Oltretutto all'inizio era incerto il loro collocamento, facendo sorgere ulteriori dubbi sulla funzionalità di tale scelta, dato che l'area esterna della scuola non riusciva a contenere il numero di "container" necessari per accogliere tutti gli studenti frequentanti.
Questi dubbi alimentarono le proteste degli allievi, soprattutto in un periodo in cui queste soluzioni temporanee creavano, e creano ancora oggi, enormi disagi a tutte le scuole della provincia che furono costrette al loro utilizzo.
Dubbi che da rappresentante d'istituto del Liceo subito ho mosso, criticando il progetto e portando avanti una linea di un NO categorico.

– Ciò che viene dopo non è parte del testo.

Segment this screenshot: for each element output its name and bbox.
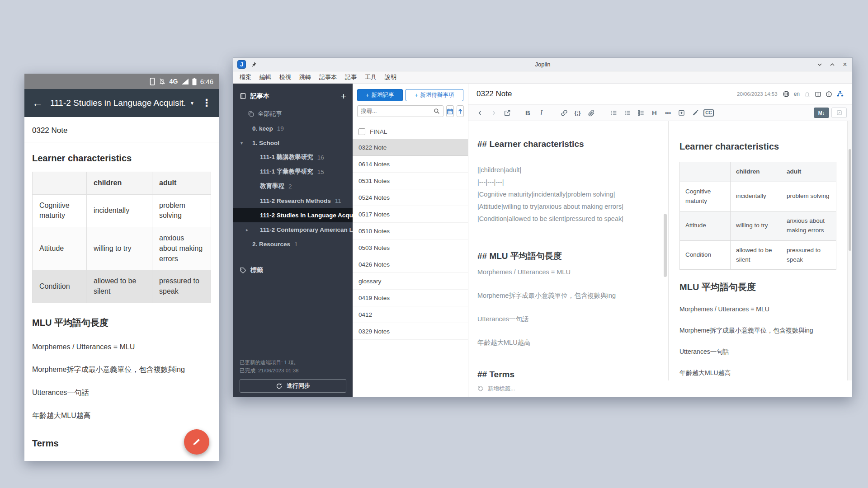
md-line: ||children|adult|: [477, 164, 657, 176]
md-line: ## Terms: [477, 369, 657, 380]
tags-header[interactable]: 標籤: [233, 263, 353, 277]
sidebar-item-vocabulary-teaching[interactable]: 111-1 字彙教學研究 15: [233, 164, 353, 179]
note-list-item[interactable]: 0510 Notes: [353, 223, 468, 239]
section-heading-mlu: MLU 平均語句長度: [32, 317, 212, 329]
note-list-item[interactable]: glossary: [353, 273, 468, 290]
expand-caret-icon[interactable]: ▸: [246, 227, 248, 232]
mobile-note-title[interactable]: 0322 Note: [24, 117, 219, 142]
preview-scrollbar[interactable]: [847, 121, 852, 380]
numbered-list-button[interactable]: [621, 107, 633, 119]
note-links-sitemap-icon[interactable]: [836, 90, 844, 98]
new-notebook-button[interactable]: +: [341, 91, 346, 101]
collapse-caret-icon[interactable]: ▾: [241, 141, 243, 145]
checkbox-list-button[interactable]: [635, 107, 647, 119]
richtext-editor-toggle[interactable]: [831, 108, 847, 118]
hyperlink-button[interactable]: [558, 107, 570, 119]
spellcheck-language-label[interactable]: en: [794, 91, 800, 97]
sidebar-item-school[interactable]: ▾ 1. School: [233, 136, 353, 150]
network-type-label: 4G: [170, 78, 178, 85]
window-title-bar[interactable]: J Joplin ×: [233, 58, 852, 71]
menu-file[interactable]: 檔案: [240, 73, 251, 81]
editor-scrollbar-thumb[interactable]: [664, 214, 667, 277]
note-properties-info-icon[interactable]: [826, 91, 832, 98]
toggle-note-date-button[interactable]: [446, 105, 454, 117]
notebook-label: 教育學程: [260, 182, 284, 190]
note-list-item[interactable]: 0329 Notes: [353, 323, 468, 340]
note-updated-time: 20/06/2023 14:53: [737, 91, 778, 97]
table-cell: pressured to speak: [152, 270, 211, 303]
table-header-cell: adult: [781, 162, 836, 182]
back-icon[interactable]: [474, 107, 486, 119]
sidebar-item-listening-teaching[interactable]: 111-1 聽講教學研究 16: [233, 150, 353, 164]
search-input[interactable]: [361, 108, 434, 114]
menu-notebook[interactable]: 記事本: [319, 73, 337, 81]
notebook-dropdown-caret-icon[interactable]: ▼: [190, 101, 194, 106]
bulleted-list-button[interactable]: [608, 107, 620, 119]
maximize-button[interactable]: [829, 61, 835, 68]
menu-note[interactable]: 記事: [345, 73, 357, 81]
toggle-layout-icon[interactable]: [815, 91, 821, 98]
minimize-button[interactable]: [816, 61, 823, 68]
joplin-window: J Joplin × 檔案 編輯 檢視 跳轉 記事本 記事 工具 說明: [233, 57, 853, 397]
cc-plugin-button[interactable]: CC: [703, 107, 715, 119]
italic-button[interactable]: I: [535, 107, 547, 119]
back-arrow-icon[interactable]: ←: [32, 98, 43, 108]
notebook-title[interactable]: 111-2 Studies in Language Acquisit...: [50, 98, 185, 108]
table-header-cell: [33, 172, 87, 195]
search-box[interactable]: [357, 105, 443, 117]
markdown-editor-toggle[interactable]: M↓: [814, 108, 829, 118]
sort-order-button[interactable]: [457, 105, 464, 117]
menu-tools[interactable]: 工具: [365, 73, 377, 81]
bold-button[interactable]: B: [522, 107, 534, 119]
new-todo-button[interactable]: + 新增待辦事項: [406, 89, 463, 101]
sidebar-item-education-program[interactable]: 教育學程 2: [233, 179, 353, 193]
notebook-label: 111-1 字彙教學研究: [260, 168, 313, 176]
menu-help[interactable]: 說明: [385, 73, 396, 81]
note-title-label: 0517 Notes: [359, 211, 390, 218]
md-line: |---|---|---|: [477, 176, 657, 188]
forward-icon[interactable]: [487, 107, 500, 119]
note-list-item-todo[interactable]: FINAL: [353, 124, 468, 139]
sidebar-item-resources[interactable]: 2. Resources 1: [233, 237, 353, 251]
inline-code-button[interactable]: {;}: [571, 107, 584, 119]
sidebar-item-research-methods[interactable]: 111-2 Research Methods 11: [233, 193, 353, 208]
attach-file-button[interactable]: [585, 107, 597, 119]
tag-icon: [477, 385, 484, 392]
note-list-item[interactable]: 0524 Notes: [353, 189, 468, 206]
spellcheck-globe-icon[interactable]: [783, 90, 790, 98]
table-cell: Cognitive maturity: [680, 182, 731, 211]
note-list-item[interactable]: 0419 Notes: [353, 290, 468, 306]
menu-go[interactable]: 跳轉: [299, 73, 311, 81]
note-list-item[interactable]: 0517 Notes: [353, 206, 468, 223]
note-list-item[interactable]: 0426 Notes: [353, 256, 468, 273]
note-list-item[interactable]: 0503 Notes: [353, 239, 468, 256]
edit-note-fab[interactable]: [184, 429, 209, 455]
note-title-input[interactable]: 0322 Note: [476, 89, 733, 99]
sidebar-item-language-acquisition[interactable]: 111-2 Studies in Language Acquis: [233, 208, 353, 222]
overflow-menu-icon[interactable]: ⋮: [202, 97, 212, 109]
table-cell: Attitude: [680, 211, 731, 240]
note-list-item[interactable]: 0412: [353, 306, 468, 323]
note-list-item[interactable]: 0322 Note: [353, 139, 468, 156]
marker-pen-icon[interactable]: [689, 107, 701, 119]
preview-scrollbar-thumb[interactable]: [849, 149, 851, 251]
note-list-item[interactable]: 0614 Notes: [353, 156, 468, 173]
menu-edit[interactable]: 編輯: [259, 73, 271, 81]
synchronize-button[interactable]: 進行同步: [240, 379, 346, 393]
preview-heading-mlu: MLU 平均語句長度: [679, 282, 839, 292]
close-button[interactable]: ×: [842, 61, 848, 68]
alarm-bell-icon[interactable]: [804, 91, 811, 98]
note-list-item[interactable]: 0531 Notes: [353, 173, 468, 189]
sidebar-item-keep[interactable]: 0. keep 19: [233, 121, 353, 136]
menu-view[interactable]: 檢視: [279, 73, 291, 81]
new-note-button[interactable]: + 新增記事: [357, 89, 403, 101]
sidebar-item-all-notes[interactable]: 全部記事: [233, 107, 353, 121]
heading-button[interactable]: H: [648, 107, 660, 119]
sidebar-item-contemporary-american-lit[interactable]: ▸ 111-2 Contemporary American Lit: [233, 222, 353, 237]
external-edit-icon[interactable]: [501, 107, 513, 119]
add-tag-button[interactable]: 新增標籤...: [488, 385, 515, 393]
insert-datetime-button[interactable]: [675, 107, 688, 119]
todo-checkbox[interactable]: [359, 128, 365, 135]
more-formats-button[interactable]: •••: [662, 107, 674, 119]
markdown-source-editor[interactable]: ## Learner characteristics ||children|ad…: [468, 121, 669, 380]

Per questo definisco invece il progetto definitivo una "vittoria amara": gli studenti e tutti quelli che lavorano all'interno della scuola potranno continuare a farlo nello storico padiglione mentre quello nuovo sarà in costruzione.
Perché allora amara?
Per gli anni impiegati in battaglie quando il progetto iniziale era bocciato da chiunque, anche se timidamente da certi pulpiti.
Perché si abbatte un edificio storico: si sposta, in pratica, un edificio cambiando per sempre la struttura del liceo, non per cambiare e migliorare la sua funzionalità ma solamente per un problema logistico.

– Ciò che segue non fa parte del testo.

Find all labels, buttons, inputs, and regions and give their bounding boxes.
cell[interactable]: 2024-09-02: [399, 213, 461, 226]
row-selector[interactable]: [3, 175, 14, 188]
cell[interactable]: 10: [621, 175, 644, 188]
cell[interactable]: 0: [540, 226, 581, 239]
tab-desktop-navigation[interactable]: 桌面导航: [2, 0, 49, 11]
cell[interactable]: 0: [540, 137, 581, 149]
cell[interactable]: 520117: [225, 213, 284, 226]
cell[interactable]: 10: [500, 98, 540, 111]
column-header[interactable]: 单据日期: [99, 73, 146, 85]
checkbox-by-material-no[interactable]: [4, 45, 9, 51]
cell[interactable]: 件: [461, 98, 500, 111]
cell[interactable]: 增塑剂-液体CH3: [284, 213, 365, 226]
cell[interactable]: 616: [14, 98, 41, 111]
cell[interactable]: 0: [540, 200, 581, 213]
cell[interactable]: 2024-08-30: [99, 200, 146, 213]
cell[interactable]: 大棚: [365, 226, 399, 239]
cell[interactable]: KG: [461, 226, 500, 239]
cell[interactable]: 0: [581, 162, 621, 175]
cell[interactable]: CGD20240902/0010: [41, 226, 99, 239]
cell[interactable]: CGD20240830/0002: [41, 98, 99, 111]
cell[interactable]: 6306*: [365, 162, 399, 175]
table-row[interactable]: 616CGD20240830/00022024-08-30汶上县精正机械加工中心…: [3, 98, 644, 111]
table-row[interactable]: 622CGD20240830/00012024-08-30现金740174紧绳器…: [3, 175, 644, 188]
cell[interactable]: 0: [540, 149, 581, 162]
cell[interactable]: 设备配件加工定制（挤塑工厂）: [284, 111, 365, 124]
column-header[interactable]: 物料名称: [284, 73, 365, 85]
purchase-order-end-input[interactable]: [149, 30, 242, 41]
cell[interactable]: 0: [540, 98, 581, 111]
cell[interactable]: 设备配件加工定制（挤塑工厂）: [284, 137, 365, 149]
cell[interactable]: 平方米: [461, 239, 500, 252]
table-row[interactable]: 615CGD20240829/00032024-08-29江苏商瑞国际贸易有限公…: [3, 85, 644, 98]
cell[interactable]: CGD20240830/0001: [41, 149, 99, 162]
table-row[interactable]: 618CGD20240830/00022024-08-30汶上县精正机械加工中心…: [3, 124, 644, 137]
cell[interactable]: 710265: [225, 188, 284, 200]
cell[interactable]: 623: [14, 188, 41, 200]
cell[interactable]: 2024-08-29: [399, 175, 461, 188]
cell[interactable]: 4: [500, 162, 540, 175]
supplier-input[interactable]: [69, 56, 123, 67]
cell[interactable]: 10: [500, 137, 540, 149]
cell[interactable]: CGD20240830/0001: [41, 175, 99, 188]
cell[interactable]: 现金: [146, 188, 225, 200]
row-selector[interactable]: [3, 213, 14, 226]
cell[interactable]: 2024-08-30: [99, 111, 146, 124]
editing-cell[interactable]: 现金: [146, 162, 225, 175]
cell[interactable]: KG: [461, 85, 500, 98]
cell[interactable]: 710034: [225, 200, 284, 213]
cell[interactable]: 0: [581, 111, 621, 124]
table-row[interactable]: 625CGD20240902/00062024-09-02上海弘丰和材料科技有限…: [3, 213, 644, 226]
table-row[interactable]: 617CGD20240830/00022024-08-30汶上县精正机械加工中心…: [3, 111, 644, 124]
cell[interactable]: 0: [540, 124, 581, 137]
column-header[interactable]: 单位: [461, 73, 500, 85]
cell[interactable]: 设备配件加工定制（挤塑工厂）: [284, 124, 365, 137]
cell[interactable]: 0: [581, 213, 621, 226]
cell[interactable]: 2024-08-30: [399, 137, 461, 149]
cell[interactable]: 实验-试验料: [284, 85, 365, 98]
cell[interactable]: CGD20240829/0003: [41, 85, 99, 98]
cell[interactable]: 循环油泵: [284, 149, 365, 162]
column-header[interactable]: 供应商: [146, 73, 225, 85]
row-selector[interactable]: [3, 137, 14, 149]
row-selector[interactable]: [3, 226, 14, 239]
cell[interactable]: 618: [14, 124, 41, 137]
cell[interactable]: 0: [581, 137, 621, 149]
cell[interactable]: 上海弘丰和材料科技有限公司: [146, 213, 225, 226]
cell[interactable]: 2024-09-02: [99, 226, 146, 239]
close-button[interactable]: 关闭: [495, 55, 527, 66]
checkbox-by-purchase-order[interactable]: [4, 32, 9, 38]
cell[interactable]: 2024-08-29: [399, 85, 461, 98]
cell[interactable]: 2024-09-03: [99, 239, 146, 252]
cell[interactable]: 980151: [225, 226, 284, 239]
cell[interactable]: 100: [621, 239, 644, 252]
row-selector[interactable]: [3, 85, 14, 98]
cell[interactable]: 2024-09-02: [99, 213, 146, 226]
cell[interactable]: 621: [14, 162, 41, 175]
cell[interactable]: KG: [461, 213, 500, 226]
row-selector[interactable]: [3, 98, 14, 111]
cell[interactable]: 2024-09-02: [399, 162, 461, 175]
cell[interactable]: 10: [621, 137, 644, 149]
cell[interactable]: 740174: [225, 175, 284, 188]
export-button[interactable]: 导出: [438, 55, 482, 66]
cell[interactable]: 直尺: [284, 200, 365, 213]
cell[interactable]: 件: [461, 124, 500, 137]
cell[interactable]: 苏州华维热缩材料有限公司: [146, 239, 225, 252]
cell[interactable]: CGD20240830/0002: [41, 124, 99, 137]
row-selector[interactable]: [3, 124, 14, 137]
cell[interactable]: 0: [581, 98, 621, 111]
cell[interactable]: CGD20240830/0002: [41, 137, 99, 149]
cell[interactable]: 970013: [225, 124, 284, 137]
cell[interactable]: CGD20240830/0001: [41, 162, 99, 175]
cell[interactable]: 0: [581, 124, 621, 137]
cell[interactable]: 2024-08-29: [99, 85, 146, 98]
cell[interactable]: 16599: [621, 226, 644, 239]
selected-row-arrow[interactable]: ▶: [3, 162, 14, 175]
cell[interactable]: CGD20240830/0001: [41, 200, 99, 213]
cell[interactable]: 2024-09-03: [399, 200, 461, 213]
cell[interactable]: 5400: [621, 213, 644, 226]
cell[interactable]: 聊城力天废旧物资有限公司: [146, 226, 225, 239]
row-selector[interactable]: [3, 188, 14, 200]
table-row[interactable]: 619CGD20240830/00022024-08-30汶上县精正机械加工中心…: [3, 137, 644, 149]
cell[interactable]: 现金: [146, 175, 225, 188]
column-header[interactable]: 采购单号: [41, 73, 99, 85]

Per il ritardo con cui partiranno i lavori rispetto alla prima data iniziale prevista di Novembre 2021, ed un quadro economico lievitato da 8 a oltre 11 milioni giustificato dalla provincia con "risultato dell'ultimo aggiornamento resosi necessario a causa dell'incremento dei prezzi delle materie prime"; un aumento che magari poteva essere contenuto se si fossero ascoltate subito le parti in causa.

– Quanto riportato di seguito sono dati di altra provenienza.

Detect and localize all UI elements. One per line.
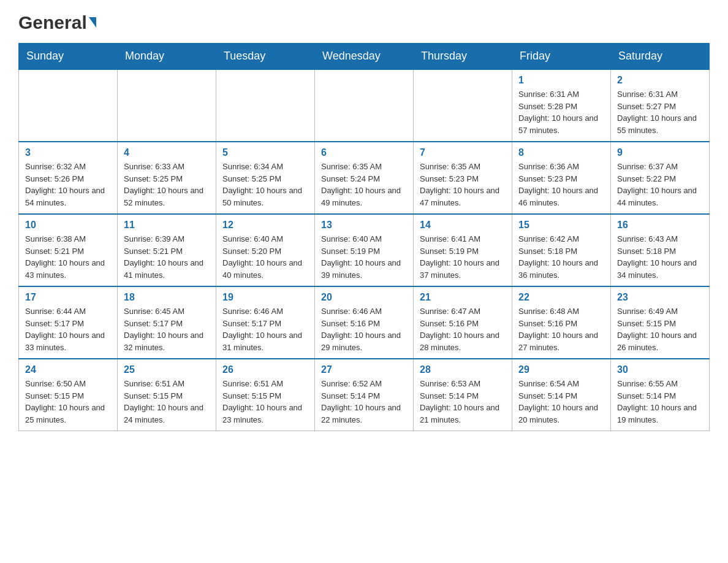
day-number: 9	[617, 147, 703, 158]
calendar-header-saturday: Saturday	[611, 44, 710, 70]
day-cell-27: 27Sunrise: 6:52 AM Sunset: 5:14 PM Dayli…	[315, 359, 414, 431]
day-info: Sunrise: 6:35 AM Sunset: 5:23 PM Dayligh…	[420, 161, 506, 209]
calendar-header-sunday: Sunday	[19, 44, 118, 70]
day-cell-28: 28Sunrise: 6:53 AM Sunset: 5:14 PM Dayli…	[414, 359, 512, 431]
day-number: 20	[321, 292, 407, 303]
day-number: 3	[25, 147, 111, 158]
day-number: 27	[321, 364, 407, 375]
day-cell-29: 29Sunrise: 6:54 AM Sunset: 5:14 PM Dayli…	[512, 359, 611, 431]
empty-cell	[118, 69, 216, 142]
day-cell-4: 4Sunrise: 6:33 AM Sunset: 5:25 PM Daylig…	[118, 142, 216, 214]
day-number: 18	[124, 292, 210, 303]
calendar-table: SundayMondayTuesdayWednesdayThursdayFrid…	[18, 43, 710, 431]
day-number: 26	[222, 364, 308, 375]
day-number: 25	[124, 364, 210, 375]
logo-triangle-icon	[89, 17, 96, 28]
day-cell-2: 2Sunrise: 6:31 AM Sunset: 5:27 PM Daylig…	[611, 69, 710, 142]
day-info: Sunrise: 6:46 AM Sunset: 5:16 PM Dayligh…	[321, 305, 407, 353]
empty-cell	[216, 69, 315, 142]
day-cell-13: 13Sunrise: 6:40 AM Sunset: 5:19 PM Dayli…	[315, 214, 414, 286]
day-info: Sunrise: 6:51 AM Sunset: 5:15 PM Dayligh…	[124, 378, 210, 426]
day-cell-11: 11Sunrise: 6:39 AM Sunset: 5:21 PM Dayli…	[118, 214, 216, 286]
day-cell-21: 21Sunrise: 6:47 AM Sunset: 5:16 PM Dayli…	[414, 286, 512, 359]
day-cell-23: 23Sunrise: 6:49 AM Sunset: 5:15 PM Dayli…	[611, 286, 710, 359]
day-cell-6: 6Sunrise: 6:35 AM Sunset: 5:24 PM Daylig…	[315, 142, 414, 214]
day-info: Sunrise: 6:44 AM Sunset: 5:17 PM Dayligh…	[25, 305, 111, 353]
day-info: Sunrise: 6:50 AM Sunset: 5:15 PM Dayligh…	[25, 378, 111, 426]
day-info: Sunrise: 6:45 AM Sunset: 5:17 PM Dayligh…	[124, 305, 210, 353]
calendar-header-friday: Friday	[512, 44, 611, 70]
day-number: 16	[617, 220, 703, 231]
day-info: Sunrise: 6:35 AM Sunset: 5:24 PM Dayligh…	[321, 161, 407, 209]
page-header: General	[18, 12, 710, 31]
day-number: 30	[617, 364, 703, 375]
day-cell-15: 15Sunrise: 6:42 AM Sunset: 5:18 PM Dayli…	[512, 214, 611, 286]
day-cell-18: 18Sunrise: 6:45 AM Sunset: 5:17 PM Dayli…	[118, 286, 216, 359]
day-info: Sunrise: 6:32 AM Sunset: 5:26 PM Dayligh…	[25, 161, 111, 209]
day-cell-26: 26Sunrise: 6:51 AM Sunset: 5:15 PM Dayli…	[216, 359, 315, 431]
day-number: 15	[518, 220, 604, 231]
week-row-1: 1Sunrise: 6:31 AM Sunset: 5:28 PM Daylig…	[19, 69, 710, 142]
day-number: 28	[420, 364, 506, 375]
day-number: 1	[518, 75, 604, 86]
day-info: Sunrise: 6:46 AM Sunset: 5:17 PM Dayligh…	[222, 305, 308, 353]
day-cell-10: 10Sunrise: 6:38 AM Sunset: 5:21 PM Dayli…	[19, 214, 118, 286]
calendar-header-wednesday: Wednesday	[315, 44, 414, 70]
day-cell-12: 12Sunrise: 6:40 AM Sunset: 5:20 PM Dayli…	[216, 214, 315, 286]
day-info: Sunrise: 6:42 AM Sunset: 5:18 PM Dayligh…	[518, 233, 604, 281]
logo: General	[18, 12, 96, 31]
week-row-4: 17Sunrise: 6:44 AM Sunset: 5:17 PM Dayli…	[19, 286, 710, 359]
day-cell-8: 8Sunrise: 6:36 AM Sunset: 5:23 PM Daylig…	[512, 142, 611, 214]
day-number: 5	[222, 147, 308, 158]
day-info: Sunrise: 6:49 AM Sunset: 5:15 PM Dayligh…	[617, 305, 703, 353]
day-number: 13	[321, 220, 407, 231]
day-number: 29	[518, 364, 604, 375]
day-number: 19	[222, 292, 308, 303]
day-info: Sunrise: 6:36 AM Sunset: 5:23 PM Dayligh…	[518, 161, 604, 209]
day-info: Sunrise: 6:52 AM Sunset: 5:14 PM Dayligh…	[321, 378, 407, 426]
day-cell-14: 14Sunrise: 6:41 AM Sunset: 5:19 PM Dayli…	[414, 214, 512, 286]
day-cell-7: 7Sunrise: 6:35 AM Sunset: 5:23 PM Daylig…	[414, 142, 512, 214]
week-row-3: 10Sunrise: 6:38 AM Sunset: 5:21 PM Dayli…	[19, 214, 710, 286]
day-info: Sunrise: 6:54 AM Sunset: 5:14 PM Dayligh…	[518, 378, 604, 426]
day-info: Sunrise: 6:55 AM Sunset: 5:14 PM Dayligh…	[617, 378, 703, 426]
day-number: 22	[518, 292, 604, 303]
empty-cell	[315, 69, 414, 142]
empty-cell	[19, 69, 118, 142]
calendar-header-monday: Monday	[118, 44, 216, 70]
day-cell-30: 30Sunrise: 6:55 AM Sunset: 5:14 PM Dayli…	[611, 359, 710, 431]
day-info: Sunrise: 6:48 AM Sunset: 5:16 PM Dayligh…	[518, 305, 604, 353]
day-number: 2	[617, 75, 703, 86]
day-number: 10	[25, 220, 111, 231]
calendar-header-tuesday: Tuesday	[216, 44, 315, 70]
day-cell-19: 19Sunrise: 6:46 AM Sunset: 5:17 PM Dayli…	[216, 286, 315, 359]
day-cell-24: 24Sunrise: 6:50 AM Sunset: 5:15 PM Dayli…	[19, 359, 118, 431]
day-info: Sunrise: 6:34 AM Sunset: 5:25 PM Dayligh…	[222, 161, 308, 209]
day-info: Sunrise: 6:47 AM Sunset: 5:16 PM Dayligh…	[420, 305, 506, 353]
calendar-header-row: SundayMondayTuesdayWednesdayThursdayFrid…	[19, 44, 710, 70]
day-number: 17	[25, 292, 111, 303]
day-number: 6	[321, 147, 407, 158]
day-info: Sunrise: 6:53 AM Sunset: 5:14 PM Dayligh…	[420, 378, 506, 426]
day-cell-22: 22Sunrise: 6:48 AM Sunset: 5:16 PM Dayli…	[512, 286, 611, 359]
day-info: Sunrise: 6:38 AM Sunset: 5:21 PM Dayligh…	[25, 233, 111, 281]
day-cell-9: 9Sunrise: 6:37 AM Sunset: 5:22 PM Daylig…	[611, 142, 710, 214]
day-number: 8	[518, 147, 604, 158]
day-info: Sunrise: 6:51 AM Sunset: 5:15 PM Dayligh…	[222, 378, 308, 426]
day-number: 23	[617, 292, 703, 303]
day-info: Sunrise: 6:37 AM Sunset: 5:22 PM Dayligh…	[617, 161, 703, 209]
day-cell-1: 1Sunrise: 6:31 AM Sunset: 5:28 PM Daylig…	[512, 69, 611, 142]
day-cell-25: 25Sunrise: 6:51 AM Sunset: 5:15 PM Dayli…	[118, 359, 216, 431]
week-row-5: 24Sunrise: 6:50 AM Sunset: 5:15 PM Dayli…	[19, 359, 710, 431]
day-number: 11	[124, 220, 210, 231]
day-cell-3: 3Sunrise: 6:32 AM Sunset: 5:26 PM Daylig…	[19, 142, 118, 214]
day-cell-5: 5Sunrise: 6:34 AM Sunset: 5:25 PM Daylig…	[216, 142, 315, 214]
empty-cell	[414, 69, 512, 142]
day-number: 14	[420, 220, 506, 231]
day-cell-16: 16Sunrise: 6:43 AM Sunset: 5:18 PM Dayli…	[611, 214, 710, 286]
day-cell-20: 20Sunrise: 6:46 AM Sunset: 5:16 PM Dayli…	[315, 286, 414, 359]
calendar-header-thursday: Thursday	[414, 44, 512, 70]
day-info: Sunrise: 6:31 AM Sunset: 5:27 PM Dayligh…	[617, 88, 703, 136]
day-info: Sunrise: 6:40 AM Sunset: 5:20 PM Dayligh…	[222, 233, 308, 281]
day-info: Sunrise: 6:39 AM Sunset: 5:21 PM Dayligh…	[124, 233, 210, 281]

Ed ancora, il progetto non porterà alcun beneficio a livello di traffico, che resterà molto probabilmente della stessa intensità; inutile parlare di risparmio energetico e della salvaguardia ambientale se non si riesce a pensare ad una soluzione dell'inquinamento della provincia.
Oltretutto "Il padiglione una volta demolito, lascerà ampi spazi per nuovi impianti sportivi e nuovi servizi ad uso dei docenti e studenti", si evince dal comunicato della provincia, non specificando niente di concreto; perché non usare questa zona per migliorare l'area utilizzabile come parcheggio per i genitori degli studenti, un problema che tutte le scuole hanno ma che soprattutto in Via Delle Rose era particolarmente sentito.
Quello che la provincia non vuole capire è che c'è bisogno di un edificio, di un contenitore, che possa ospitare a rotazione le scuole che hanno bisogno di lavori e ristrutturazioni in modo da non creare disagi a tutti i protagonisti del mondo scolastico, come avviene tutt'oggi.
Al Vallisneri abbiamo "messo una toppa" ma tanti studenti stanno aspettando ancora notizie, studenti che hanno passato quasi l'intero ciclo della propria formazione all'interno di prefabbricati, la provincia non li abbandoni ed inizi a dare risposte.